その一方で、株式投資というとギャンブルのような、リスクが高く危険なものといった漠然としたイメージが強く、株式投資に興味はあるものの二の足を踏んでいる人もいることでしょう。
そこで今回は、株式投資にチャレンジすることを検討している人に向けて、株式投資の基礎知識から、リスクを抑えて少額から株式投資ができる、そんなおすすめの金融商品もご紹介します。
株式投資とは??
まずは株式投資とはどういったもので、どのように投資の利益を得ることができるのかなど、株式投資の基礎を整理しましょう。
多くの企業が、私たちの生活がより豊かなものに、そして便利な社会になるように、日夜、新製品やサービスの研究・開発を行っています。それには人件費や研究・開発のための材料費など多額の資金が必要になるため、企業への出資を募り、事業を継続的に行っていくための資金集めをします。
そこで株式投資とは、企業が事業を行っていくうえで必要となる資金調達のために発行する株式を、投資家が購入し、そして投資家はその対価として、配当金や株主優待などの権利を得ることができるものです。
投資家が株式投資から得られる利益についてもう少し詳しくみていきましょう。
投資家は株式投資によって3つの利益、すなわち値上がり益、配当金、そして株主優待を得ることを期待できます。

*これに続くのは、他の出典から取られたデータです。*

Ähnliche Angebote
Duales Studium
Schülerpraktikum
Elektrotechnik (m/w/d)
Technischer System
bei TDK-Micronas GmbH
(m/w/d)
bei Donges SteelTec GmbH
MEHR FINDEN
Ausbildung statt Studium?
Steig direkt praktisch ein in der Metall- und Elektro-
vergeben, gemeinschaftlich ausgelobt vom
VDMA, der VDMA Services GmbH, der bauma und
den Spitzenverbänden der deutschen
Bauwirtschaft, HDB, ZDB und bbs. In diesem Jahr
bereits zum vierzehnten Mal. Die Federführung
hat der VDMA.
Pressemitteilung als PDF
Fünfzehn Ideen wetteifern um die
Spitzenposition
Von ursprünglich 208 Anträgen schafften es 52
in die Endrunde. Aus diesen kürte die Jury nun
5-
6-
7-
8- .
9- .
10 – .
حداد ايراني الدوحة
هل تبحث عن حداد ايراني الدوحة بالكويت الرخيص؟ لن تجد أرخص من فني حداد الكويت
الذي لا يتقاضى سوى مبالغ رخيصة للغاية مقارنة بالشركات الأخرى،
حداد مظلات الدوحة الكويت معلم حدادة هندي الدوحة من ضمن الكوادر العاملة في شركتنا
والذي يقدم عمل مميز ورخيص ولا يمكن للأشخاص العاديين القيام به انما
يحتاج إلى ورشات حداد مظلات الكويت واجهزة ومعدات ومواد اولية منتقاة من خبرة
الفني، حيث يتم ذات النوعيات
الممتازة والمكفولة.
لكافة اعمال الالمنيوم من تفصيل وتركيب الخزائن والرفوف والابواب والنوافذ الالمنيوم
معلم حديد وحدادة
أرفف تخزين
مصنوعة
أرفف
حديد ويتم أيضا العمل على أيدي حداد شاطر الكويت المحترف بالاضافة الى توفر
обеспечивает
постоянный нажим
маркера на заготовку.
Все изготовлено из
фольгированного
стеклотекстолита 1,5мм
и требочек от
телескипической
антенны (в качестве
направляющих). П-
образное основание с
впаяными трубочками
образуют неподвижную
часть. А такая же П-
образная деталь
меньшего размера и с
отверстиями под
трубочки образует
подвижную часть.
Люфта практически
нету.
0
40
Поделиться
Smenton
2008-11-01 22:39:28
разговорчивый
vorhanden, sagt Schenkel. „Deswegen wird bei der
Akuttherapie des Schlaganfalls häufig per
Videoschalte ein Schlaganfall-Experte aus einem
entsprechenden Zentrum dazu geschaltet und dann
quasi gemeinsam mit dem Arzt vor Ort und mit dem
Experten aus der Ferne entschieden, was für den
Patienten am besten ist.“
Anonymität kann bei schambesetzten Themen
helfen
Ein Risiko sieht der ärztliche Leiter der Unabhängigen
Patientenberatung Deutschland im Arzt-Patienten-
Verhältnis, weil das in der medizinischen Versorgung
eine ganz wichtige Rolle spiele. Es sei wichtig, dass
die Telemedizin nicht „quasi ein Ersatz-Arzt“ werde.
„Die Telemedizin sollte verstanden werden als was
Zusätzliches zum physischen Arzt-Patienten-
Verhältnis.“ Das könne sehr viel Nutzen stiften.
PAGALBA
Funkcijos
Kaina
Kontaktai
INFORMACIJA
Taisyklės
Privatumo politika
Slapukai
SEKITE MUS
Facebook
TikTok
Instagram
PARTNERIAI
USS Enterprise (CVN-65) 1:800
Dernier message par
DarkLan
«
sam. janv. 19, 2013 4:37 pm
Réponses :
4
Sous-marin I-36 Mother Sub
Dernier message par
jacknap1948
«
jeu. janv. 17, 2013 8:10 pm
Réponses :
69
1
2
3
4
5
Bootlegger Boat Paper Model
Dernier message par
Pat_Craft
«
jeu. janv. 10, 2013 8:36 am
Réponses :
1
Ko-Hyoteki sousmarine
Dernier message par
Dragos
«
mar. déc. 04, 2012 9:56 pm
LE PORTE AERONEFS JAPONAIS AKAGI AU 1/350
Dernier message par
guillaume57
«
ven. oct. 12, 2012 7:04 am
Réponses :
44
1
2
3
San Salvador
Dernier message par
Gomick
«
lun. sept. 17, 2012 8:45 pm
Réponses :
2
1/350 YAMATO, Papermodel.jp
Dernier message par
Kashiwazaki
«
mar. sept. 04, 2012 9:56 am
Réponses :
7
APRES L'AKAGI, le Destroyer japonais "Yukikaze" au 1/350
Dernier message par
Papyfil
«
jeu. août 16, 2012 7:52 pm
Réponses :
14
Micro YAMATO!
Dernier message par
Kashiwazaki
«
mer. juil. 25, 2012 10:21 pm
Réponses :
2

まず1つ目の値上がり益。投資家が購入した株式には、「株価」という株式の価値を表すものがあり、その株価は日々変動します。企業の新商品がヒットして多くの利益をあげることができれば、株価もあがります。一方で、食品偽装のような不祥事を起こしてしまうと、株価は大きく下落することになります。

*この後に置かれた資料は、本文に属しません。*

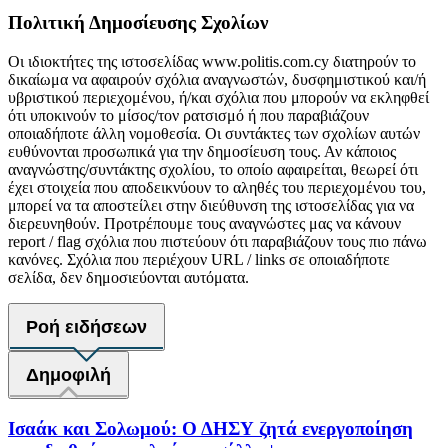
Πολιτική Δημοσίευσης Σχολίων
Οι ιδιοκτήτες της ιστοσελίδας www.politis.com.cy διατηρούν το
δικαίωμα να αφαιρούν σχόλια αναγνωστών, δυσφημιστικού και/ή
υβριστικού περιεχομένου, ή/και σχόλια που μπορούν να εκληφθεί
ότι υποκινούν το μίσος/τον ρατσισμό ή που παραβιάζουν
οποιαδήποτε άλλη νομοθεσία. Οι συντάκτες των σχολίων αυτών
ευθύνονται προσωπικά για την δημοσίευση τους. Αν κάποιος
αναγνώστης/συντάκτης σχολίου, το οποίο αφαιρείται, θεωρεί ότι
έχει στοιχεία που αποδεικνύουν το αληθές του περιεχομένου του,
μπορεί να τα αποστείλει στην διεύθυνση της ιστοσελίδας για να
διερευνηθούν. Προτρέπουμε τους αναγνώστες μας να κάνουν
report / flag σχόλια που πιστεύουν ότι παραβιάζουν τους πιο πάνω
κανόνες. Σχόλια που περιέχουν URL / links σε οποιαδήποτε
σελίδα, δεν δημοσιεύονται αυτόματα.
Ροή ειδήσεων
Δημοφιλή
Ισαάκ και Σολωμού: Ο ΔΗΣΥ ζητά ενεργοποίηση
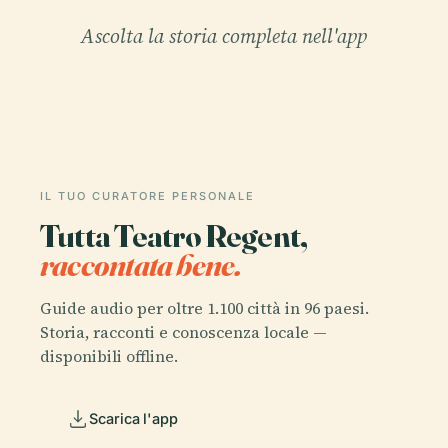
Ascolta la storia completa nell'app
IL TUO CURATORE PERSONALE
Tutta Teatro Regent,
raccontata bene.
Guide audio per oltre 1.100 città in 96 paesi.
Storia, racconti e conoscenza locale —
disponibili offline.
Scarica l'app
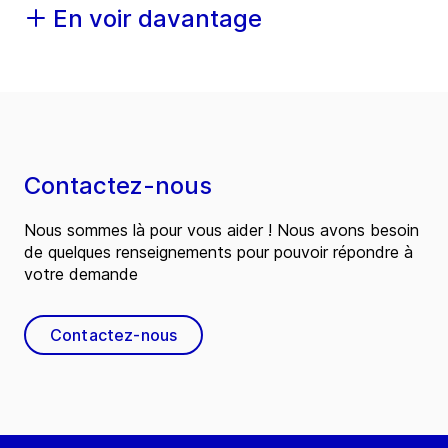
En voir davantage
Contactez-nous
Nous sommes là pour vous aider ! Nous avons besoin
de quelques renseignements pour pouvoir répondre à
votre demande
Contactez-nous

そして基本的には、買った時より株価が上がったときに売却すれば、投資家はその差額分の利益を得ることができます。これが値上がり益、別の言い方では「キャピタルゲイン」と呼ばれるものを得ることができます。
投資家が得られる利益の2つ目が配当金。こちらは企業が得た利益を株主である投資家に一部還元するものです。「インカムゲイン」とも呼ばれています。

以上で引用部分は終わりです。